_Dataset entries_
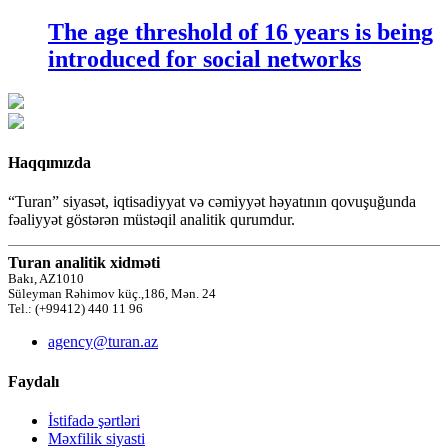
The age threshold of 16 years is being
introduced for social networks
Haqqımızda
“Turan” siyasət, iqtisadiyyat və cəmiyyət həyatının qovuşuğunda
fəaliyyət göstərən müstəqil analitik qurumdur.
Turan analitik xidməti
Bakı, AZ1010
Süleyman Rəhimov küç.,186, Mən. 24
Tel.: (+99412) 440 11 96
agency@turan.az
Faydalı
İstifadə şərtləri
Məxfilik siyasti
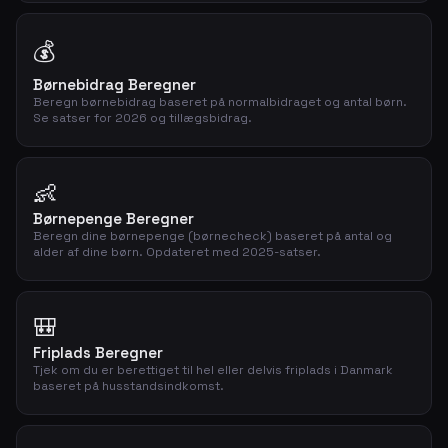
💰
Børnebidrag Beregner
Beregn børnebidrag baseret på normalbidraget og antal børn.
Se satser for 2026 og tillægsbidrag.
👶
Børnepenge Beregner
Beregn dine børnepenge (børnecheck) baseret på antal og
alder af dine børn. Opdateret med 2025-satser.
🎒
Friplads Beregner
Tjek om du er berettiget til hel eller delvis friplads i Danmark
baseret på husstandsindkomst.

_What the task asks_
Please write the data out again exactly, but do not carry over the pictures.

_Response to the task_
The age threshold of 16 years is being
introduced for social networks
Haqqımızda
“Turan” siyasət, iqtisadiyyat və cəmiyyət həyatının qovuşuğunda
fəaliyyət göstərən müstəqil analitik qurumdur.
Turan analitik xidməti
Bakı, AZ1010
Süleyman Rəhimov küç.,186, Mən. 24
Tel.: (+99412) 440 11 96
agency@turan.az
Faydalı
İstifadə şərtləri
Məxfilik siyasti
💰
Børnebidrag Beregner
Beregn børnebidrag baseret på normalbidraget og antal børn.
Se satser for 2026 og tillægsbidrag.
👶
Børnepenge Beregner
Beregn dine børnepenge (børnecheck) baseret på antal og
alder af dine børn. Opdateret med 2025-satser.
🎒
Friplads Beregner
Tjek om du er berettiget til hel eller delvis friplads i Danmark
baseret på husstandsindkomst.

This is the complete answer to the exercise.